Online cyber criminal markets are putting very sophisticated attack tools into the hands of more low-level attackers, say cyber intelligence specialists.
More attackers are now getting their hands on tools like Zeus and SpyEye, according to the cyber intelligence team at the Online Threats Managed Services (OTMS) group of RSA, the security division of EMC.
Such tools are widely available at relatively low cost, said Idan Aharoni, head of the cyber intelligence team for RSA’s OTMS.
The barriers to entry are falling all the time because these tools are also increasingly easy to use with well-developed user interfaces, he told Computer Weekly.
Aharoni’s team, which monitors activity in cyber criminal chat rooms and forums, reports a growing number of attack tools are being supplied with user guides and support services.
Read more about cyber threats
- Cyber threats affect banks worldwide
- UK cyber protection should be more aggressive, say MPs
- MI5 fighting 'astonishing' level of cyber-attacks
This trend means that even lower-level criminals, who lack the technical expertise to develop attack tools, are now able to acquire and use them with relative ease.
“The risk is huge. More criminals are able to target highly-sensitive information within companies,” said Aharoni, citing a recent case where a password database was stolen from a large company.
However, apart from targeted attacks, there has also been an increase in the number of malware infections on machines within business networks, he said.
“Even in businesses are not specifically targeted, they are still at risk and should ensure they are able to mitigate against the kinds of attacks we are seeing,” said Aharoni.
The time has come for businesses to think beyond traditional barrier defences such as anti-virus and firewall protection, he said. “We have seen this approach fail over and over again.”

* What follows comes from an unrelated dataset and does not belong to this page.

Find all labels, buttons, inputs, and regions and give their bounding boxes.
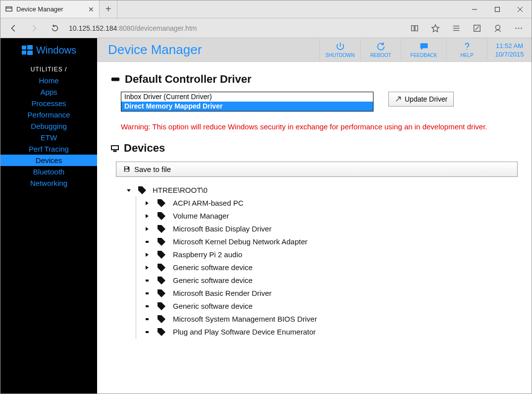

In the light of the latest cyber trends, Aharoni believes organisations should assume they will get infected and build their defence strategy around that.
This means adding to traditional defences the capability to identify what systems or machines are infected and identify what data has been targeted and is trying to leave the corporate network.
“Organisations must have a plan for dealing with infections and data breaches; they can’t just say this is an issue that doesn’t affect me. Any company that stores data is a potential target,” said Aharoni.
It is now in the open that countries are using malware as part of their cyber espionage programmes, and he believes companies should be planning their cyber security in light of that fact.